Laughter and Weeping
Laughter and weeping are both, to use Berger's term, "signals of transcendence" - punctuations in the story of human life that reveal our belief in Something beyond us. Christians teach that these punctuations expose that we are eschatological creatures who lean forward into life with an ineradicable and fundamental sense of expectation and longing for what is above and before us, for what we are for. In fact, Christians would affirm that laughter and weeping are only intelligible in a world in which the Creator has created us to image the inexhaustible delight within the communion of the Trinity and in the relationship of the Trinity to the aesthetic wonder of creation. We also hold that human beings are apocalyptic creatures whose eschatological existence is historical rather than merely (as in ahistorically) metaphysical: since Gen. 3, we exist in a mode of waiting for a particular historical reality, the Day of the LORD in its fullness, which contains in itself all the bliss and the horror of both sides of our covenant possibilities in relation to our Creator and Judge.

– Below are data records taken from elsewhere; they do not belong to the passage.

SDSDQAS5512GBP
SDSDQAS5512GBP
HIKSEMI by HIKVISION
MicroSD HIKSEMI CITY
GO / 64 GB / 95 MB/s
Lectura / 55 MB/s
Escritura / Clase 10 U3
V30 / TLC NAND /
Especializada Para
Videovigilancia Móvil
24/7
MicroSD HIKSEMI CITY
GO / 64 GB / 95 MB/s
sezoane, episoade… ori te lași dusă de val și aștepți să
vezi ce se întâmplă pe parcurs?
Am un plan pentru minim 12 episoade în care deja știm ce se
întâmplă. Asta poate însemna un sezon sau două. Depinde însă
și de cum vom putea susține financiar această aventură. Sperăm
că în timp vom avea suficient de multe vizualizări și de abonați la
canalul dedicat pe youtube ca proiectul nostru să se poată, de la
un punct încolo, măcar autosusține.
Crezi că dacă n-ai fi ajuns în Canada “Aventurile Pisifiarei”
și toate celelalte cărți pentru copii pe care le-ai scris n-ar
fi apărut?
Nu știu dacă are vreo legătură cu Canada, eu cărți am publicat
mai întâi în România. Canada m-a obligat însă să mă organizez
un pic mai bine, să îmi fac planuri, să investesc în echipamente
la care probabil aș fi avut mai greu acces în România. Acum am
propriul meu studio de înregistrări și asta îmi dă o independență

Laughter and weeping are moments in which our efforts to suppress these truths about ourselves momentarily and spectacularly fail. The connection we always have with the invisible, the glorious, and the divine erupts, against our better judgment as materialists and naturalists (in atheistic terms). We only slip back into our delusions about being disconnected from that world as soon as we "come back to our senses" which is, ironically, a departure from and suppression of our real senses.
Hobbes, in Leviathan (Bk 1, ch. 6), wrestles with this same dynamic, and also appears to regard laughter and weeping as two faces of the same kind of phenomenon. We could say that, for him too, both are unexpected, sudden bursts out into the open of the eschatological and apocalyptic core of human being:
Joy arising from imagination of a man’s own power and ability is that exultation of the mind which is called GLORYING: which, if grounded upon the experience of his own former actions, is the same withConfidence: but if grounded on the flattery of others, or only supposed by himself, for delight in the consequences of it, is called VAINEGLORY: which name is properly given; because a well-grounded Confidence begetteth attempt; whereas the supposing of power does not, and is therefore rightly called vain.

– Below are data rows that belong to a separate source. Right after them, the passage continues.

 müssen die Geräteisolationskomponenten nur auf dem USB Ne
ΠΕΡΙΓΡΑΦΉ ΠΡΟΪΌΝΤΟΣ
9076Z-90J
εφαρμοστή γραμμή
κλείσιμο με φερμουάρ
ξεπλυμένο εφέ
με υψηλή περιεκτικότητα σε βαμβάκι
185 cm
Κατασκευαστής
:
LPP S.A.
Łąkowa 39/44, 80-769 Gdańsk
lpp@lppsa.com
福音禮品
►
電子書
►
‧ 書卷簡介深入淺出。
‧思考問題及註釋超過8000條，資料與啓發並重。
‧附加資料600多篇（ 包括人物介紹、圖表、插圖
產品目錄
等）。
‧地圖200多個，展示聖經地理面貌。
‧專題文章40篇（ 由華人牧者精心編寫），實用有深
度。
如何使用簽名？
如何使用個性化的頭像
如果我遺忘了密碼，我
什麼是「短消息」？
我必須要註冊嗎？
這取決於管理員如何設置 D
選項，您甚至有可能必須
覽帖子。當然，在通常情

Griefe, from opinion of want of power, is called DEJECTION of mind.
The vain-glory which consisteth in the feigning or supposing of abilities in ourselves, which we know are not, is most incident to young men, and nourished by the Histories or Fictions of Gallant Persons; and is corrected oftentimes by Age and Employment.
Sudden Glory is the passion which maketh those Grimaces called LAUGHTER; and is caused either by some sudden act of their own that pleaseth them; or by the apprehension of some deformed thing in another, by comparison whereof they suddenly applaud themselves. And it is incident most to them that are conscious of the fewest abilities in themselves; who are forced to keep themselves in their own favour by observing the imperfections of other men. And therefore much Laughter at the defects of others is a sign of Pusillanimity. For of great minds one of the proper works is to help and free others from scorn, and compare themselves only with the most able.
On the contrary, Sudden Dejection is the passion that causeth WEEPING; and is caused by such accidents as suddenly take away some vehement hope, or some prop of their power: and they are most subject to it that rely principally on helps external, such as are Women and Children. Therefore, some weep for the losse of Friends; others for their unkindnesse; others for the sudden stop made to their thoughts of revenge, by Reconciliation. But in all cases, both Laughter and Weeping are sudden motions, Custome taking them both away. For no man Laughs at old jests, or Weeps for an old calamity.